Surgery still plays an important role in the treatment of many types of cancer. Modern surgical methods, such as mini -vinvasive surgery and robotic surgery, allow you to remove tumors with less damage to surrounding tissues, which leads to faster restoration and reduction of complications.

• 5.1. Laparoscopic surgery.

  Laparoscopic surgery, also known as Miniynvasive Surgery, involves the operation through small incisions using a special tool called the laparoscope. Laparoscope is a thin tube with a camera at the end, which allows the surgeon to see the internal organs on the monitor screen.

  • 5.1.1. The mechanism of action: The surgeon makes several small cuts in the skin and introduces a laparoscope and other surgical instruments through these cuts. The surgeon uses tools for removing the tumor and other affected fabrics.

  • 5.1.2. Advantages: Laparoscopic surgery has several advantages compared to open surgery, including less pain, a shorter stay in the hospital, faster recovery and smaller scars.

• 5.2. Robotic Surgery.

  Robotized surgery is a type of laparoscopic surgery that uses a surgical robot to perform surgery. The surgeon controls the robot using a console, which provides a three -dimensional image of the operating field and allows the surgeon to perform complex movements with greater accuracy and control.

  • 5.2.1. The mechanism of action: The surgeon sits behind the console and controls the hands of the robot that hold surgical instruments. The robot repeats the movement of the surgeon, but with greater accuracy and stability.
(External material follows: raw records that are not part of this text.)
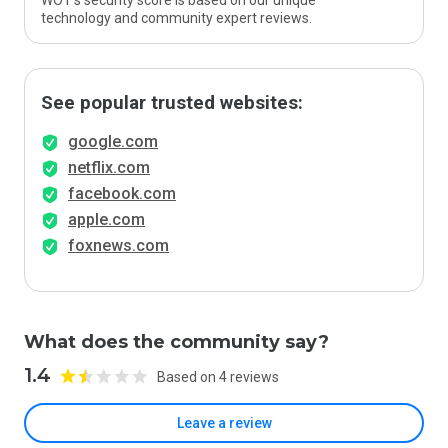
WOT’s security score is based on our unique
technology and community expert reviews.
See popular trusted websites:
google.com
netflix.com
facebook.com
apple.com
foxnews.com
What does the community say?
1.4
Based on 4 reviews
Leave a review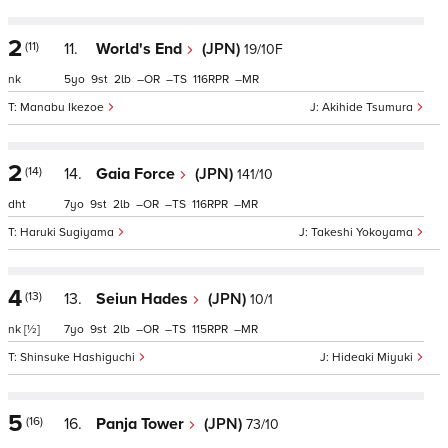
2
(11)
11.
World's End
(JPN)
19/10F
nk
5
9
2
–
–
116
–
Manabu Ikezoe
Akihide Tsumura
2
(14)
14.
Gaia Force
(JPN)
141/10
dht
7
9
2
–
–
116
–
Haruki Sugiyama
Takeshi Yokoyama
4
(13)
13.
Seiun Hades
(JPN)
10/1
nk
[½]
7
9
2
–
–
115
–
Shinsuke Hashiguchi
Hideaki Miyuki
5
(16)
16.
Panja Tower
(JPN)
73/10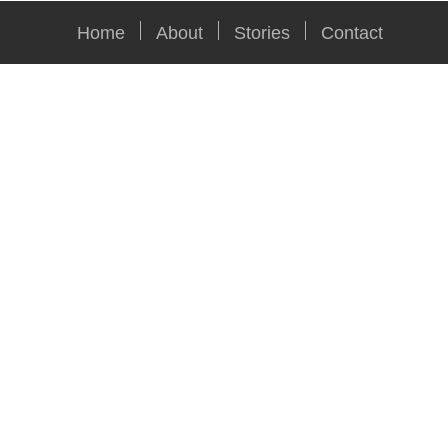
Home
About
Stories
Contact
Car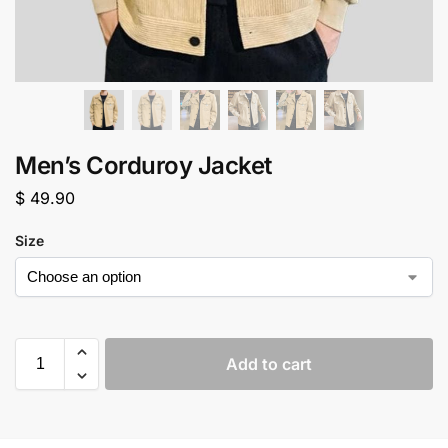
Men’s Corduroy Jacket
$
49.90
Size
Add to cart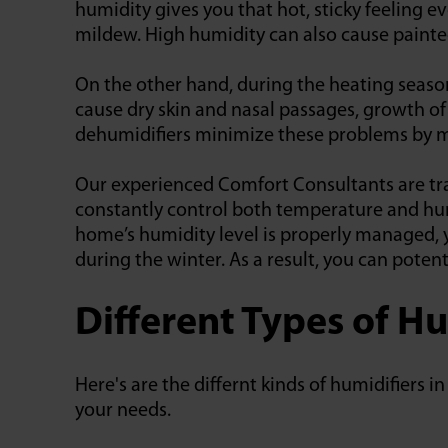
humidity gives you that hot, sticky feeling e
mildew. High humidity can also cause painte
On the other hand, during the heating seaso
cause dry skin and nasal passages, growth of
dehumidifiers minimize these problems by ma
Our experienced Comfort Consultants are tra
constantly control both temperature and hum
home’s humidity level is properly managed,
during the winter. As a result, you can poten
Different Types of Hu
Here's are the differnt kinds of humidifiers 
your needs.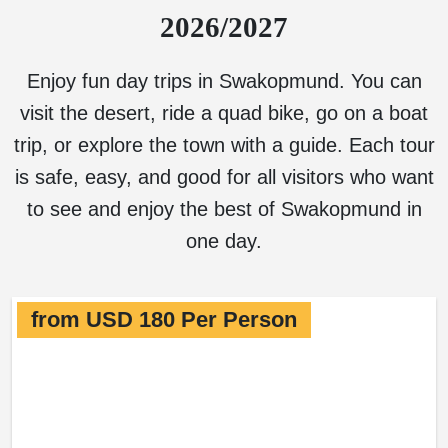
2026/2027
Enjoy fun day trips in Swakopmund. You can
visit the desert, ride a quad bike, go on a boat
trip, or explore the town with a guide. Each tour
is safe, easy, and good for all visitors who want
to see and enjoy the best of Swakopmund in
one day.
from USD 180 Per Person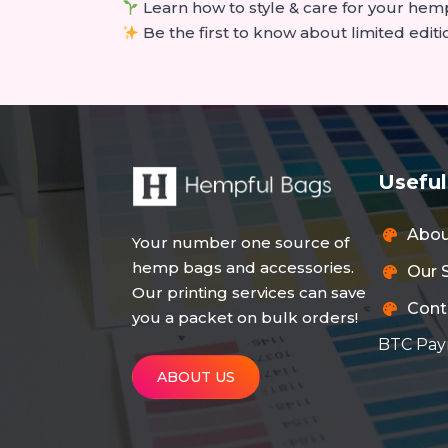
Learn how to style & care for your hem
Be the first to know about limited editi
Useful
Abo
Your number one source of
hemp bags and accessories.
Our 
Our printing services can save
Cont
you a packet on bulk orders!
BTC Pay
ABOUT US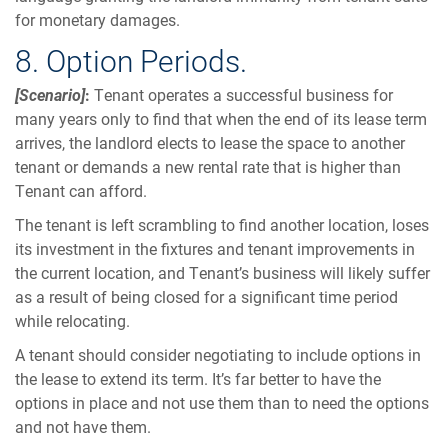
for monetary damages.
8. Option Periods.
[Scenario]
:
Tenant operates a successful business for
many years only to find that when the end of its lease term
arrives, the landlord elects to lease the space to another
tenant or demands a new rental rate that is higher than
Tenant can afford.
The tenant is left scrambling to find another location, loses
its investment in the fixtures and tenant improvements in
the current location, and Tenant’s business will likely suffer
as a result of being closed for a significant time period
while relocating.
A tenant should consider negotiating to include options in
the lease to extend its term. It’s far better to have the
options in place and not use them than to need the options
and not have them.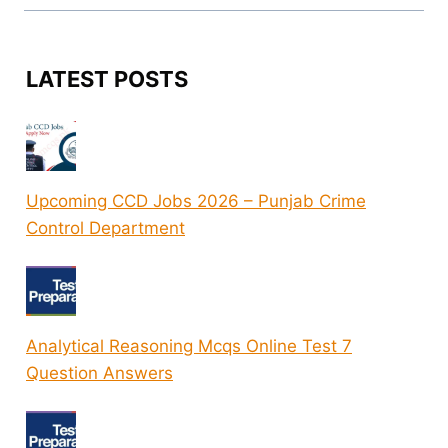
LATEST POSTS
Upcoming CCD Jobs 2026 – Punjab Crime
Control Department
Analytical Reasoning Mcqs Online Test 7
Question Answers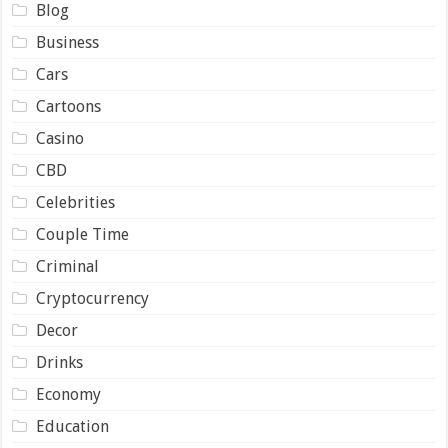
Blog
Business
Cars
Cartoons
Casino
CBD
Celebrities
Couple Time
Criminal
Cryptocurrency
Decor
Drinks
Economy
Education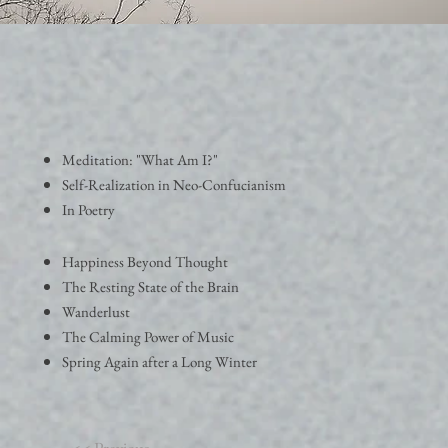
Meditation: "What Am I?"
Self-Realization in Neo-Confucianism
In Poetry
Happiness Beyond Thought
The Resting State of the Brain
Wanderlust
The Calming Power of Music
Spring Again after a Long Winter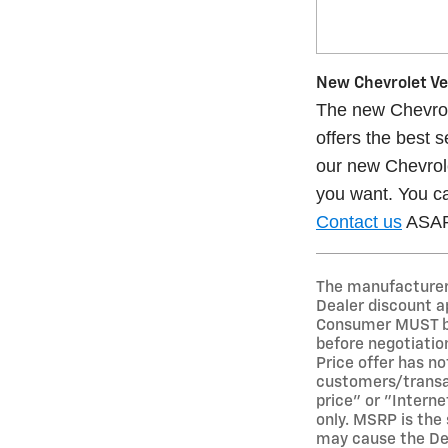
New Chevrolet Veh
The new Chevrole
offers the best 
our new Chevrole
you want. You ca
Contact us
ASAP 
The manufacturer's
Dealer discount a
Consumer MUST bri
before negotiation
Price offer has not
customers/transact
price" or "Interne
only. MSRP is the 
may cause the Deal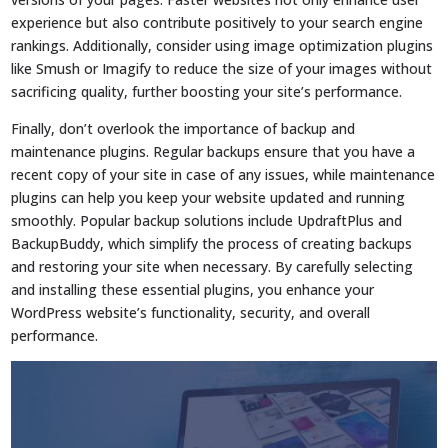
experience but also contribute positively to your search engine
rankings. Additionally, consider using image optimization plugins
like Smush or Imagify to reduce the size of your images without
sacrificing quality, further boosting your site’s performance.
Finally, don’t overlook the importance of backup and
maintenance plugins. Regular backups ensure that you have a
recent copy of your site in case of any issues, while maintenance
plugins can help you keep your website updated and running
smoothly. Popular backup solutions include UpdraftPlus and
BackupBuddy, which simplify the process of creating backups
and restoring your site when necessary. By carefully selecting
and installing these essential plugins, you enhance your
WordPress website’s functionality, security, and overall
performance.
  • 5.2.2. Advantages: Robotized surgery has several advantages compared to traditional laparoscopic surgery, including more accurate movements, an improved review of the operating field and a more comfortable position for the surgeon.
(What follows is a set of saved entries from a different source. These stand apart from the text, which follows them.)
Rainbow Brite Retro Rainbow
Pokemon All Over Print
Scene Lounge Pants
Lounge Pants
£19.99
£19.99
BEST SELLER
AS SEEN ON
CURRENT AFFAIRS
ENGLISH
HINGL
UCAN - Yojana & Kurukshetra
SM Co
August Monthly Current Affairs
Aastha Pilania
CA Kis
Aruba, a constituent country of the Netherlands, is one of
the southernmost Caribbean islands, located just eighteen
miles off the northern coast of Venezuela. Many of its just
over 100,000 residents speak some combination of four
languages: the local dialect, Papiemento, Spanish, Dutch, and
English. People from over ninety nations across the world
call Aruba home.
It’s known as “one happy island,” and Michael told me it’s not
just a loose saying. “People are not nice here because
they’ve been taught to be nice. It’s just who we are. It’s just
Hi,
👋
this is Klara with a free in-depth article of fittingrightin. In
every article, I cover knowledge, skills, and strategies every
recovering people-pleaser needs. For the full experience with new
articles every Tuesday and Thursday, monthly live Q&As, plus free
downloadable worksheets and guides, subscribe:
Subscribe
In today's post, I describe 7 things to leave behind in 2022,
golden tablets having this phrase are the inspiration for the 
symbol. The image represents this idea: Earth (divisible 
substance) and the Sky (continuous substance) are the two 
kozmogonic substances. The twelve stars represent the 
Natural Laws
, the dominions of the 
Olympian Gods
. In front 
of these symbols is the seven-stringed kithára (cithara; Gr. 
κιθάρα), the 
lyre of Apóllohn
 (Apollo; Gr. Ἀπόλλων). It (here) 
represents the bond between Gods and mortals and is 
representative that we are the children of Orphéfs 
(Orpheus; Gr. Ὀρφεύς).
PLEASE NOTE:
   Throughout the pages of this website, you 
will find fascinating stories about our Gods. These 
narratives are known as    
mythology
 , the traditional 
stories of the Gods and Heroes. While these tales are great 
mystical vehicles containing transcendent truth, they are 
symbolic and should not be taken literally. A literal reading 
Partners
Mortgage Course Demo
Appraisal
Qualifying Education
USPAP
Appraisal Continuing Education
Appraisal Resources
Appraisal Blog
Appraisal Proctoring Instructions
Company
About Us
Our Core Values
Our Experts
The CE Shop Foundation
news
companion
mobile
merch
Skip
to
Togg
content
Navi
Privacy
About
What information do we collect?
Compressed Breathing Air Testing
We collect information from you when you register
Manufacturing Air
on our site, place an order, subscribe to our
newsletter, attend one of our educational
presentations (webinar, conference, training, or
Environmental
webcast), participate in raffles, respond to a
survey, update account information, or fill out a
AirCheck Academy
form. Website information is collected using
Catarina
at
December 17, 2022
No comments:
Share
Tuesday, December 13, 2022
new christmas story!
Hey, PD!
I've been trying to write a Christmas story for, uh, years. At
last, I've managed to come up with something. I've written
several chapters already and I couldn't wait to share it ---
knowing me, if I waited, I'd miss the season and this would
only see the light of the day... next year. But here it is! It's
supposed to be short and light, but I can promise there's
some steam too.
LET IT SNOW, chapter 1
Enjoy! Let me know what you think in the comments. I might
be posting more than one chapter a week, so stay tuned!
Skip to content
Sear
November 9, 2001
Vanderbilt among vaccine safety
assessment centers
• 5.3. Intraoperative radiation therapy.

  Intraoperative radiation therapy (IRT) is a type of radiation therapy, which is carried out directly during the operation after removal of the tumor. IRT allows you to deliver a high dose of radiation to the remains of a tumor or areas that are at risk of relapse, minimizing damage to surrounding healthy tissues.
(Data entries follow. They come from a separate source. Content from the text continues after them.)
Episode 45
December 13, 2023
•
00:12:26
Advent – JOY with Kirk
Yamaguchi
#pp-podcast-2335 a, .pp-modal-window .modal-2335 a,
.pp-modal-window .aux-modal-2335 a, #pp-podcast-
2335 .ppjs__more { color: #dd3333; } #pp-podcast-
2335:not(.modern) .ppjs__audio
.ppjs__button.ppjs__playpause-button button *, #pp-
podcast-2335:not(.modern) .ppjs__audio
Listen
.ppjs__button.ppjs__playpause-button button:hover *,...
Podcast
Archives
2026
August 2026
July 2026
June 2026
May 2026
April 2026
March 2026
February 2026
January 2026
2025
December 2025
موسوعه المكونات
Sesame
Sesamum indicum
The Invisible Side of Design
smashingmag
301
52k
  • 5.3.1. The mechanism of action: After removing the tumor, the surgeon placed an applique or electronic radiation source in the operating field. Then radiation is delivered to the fabrics surrounding the operating field.

  • 5.3.2. Clinical application: IRT is used to treat various types of cancer, including breast cancer, stomach cancer and pancreatic cancer.

VI. Future of cancer treatment: new horizons

Studies in the field of cancer treatment continue to develop rapidly, opening new horizons and offering hope for more effective and less toxic treatment methods.

• 6.1. Adaptive therapy (Adaptive Therapy)

Adaptive therapy is a treatment strategy that involves the adaptation of the dose and schedule of drug administration depending on the tumor response to treatment. The purpose of adaptive therapy is to control the growth of the tumor, and not its complete destruction, which can reduce the development of resistance to drugs.

• 6.2. Artificial intelligence (artificial intelligence – ai) in oncology

Artificial intelligence (AI) plays an increasingly important role in oncology. AI can be used to analyze medical images, identify genetic mutations, predict a response to the treatment and development of new drugs.

• 6.3. Nanotechnology in the treatment of cancer

Nanotechnologies offer new opportunities for the delivery of drugs directly to cancer cells, increase the effectiveness of treatment and reduce side effects. Nanoparticles can be developed for specific binding with cancer cells and the release of drugs only in these cells.

• 6.4. Personalized cancer vaccines.

Personalized cancer vaccines are developed on the basis of the genetic profile of the patient’s tumor. These vaccines stimulate the immune system to the attack of cancer cells that carry specific antigens present only in the patient’s tumors.

These new methods of cancer treatment and ongoing research open new horizons in the fight against this disease and offer hope for more effective and high -quality treatment in the future.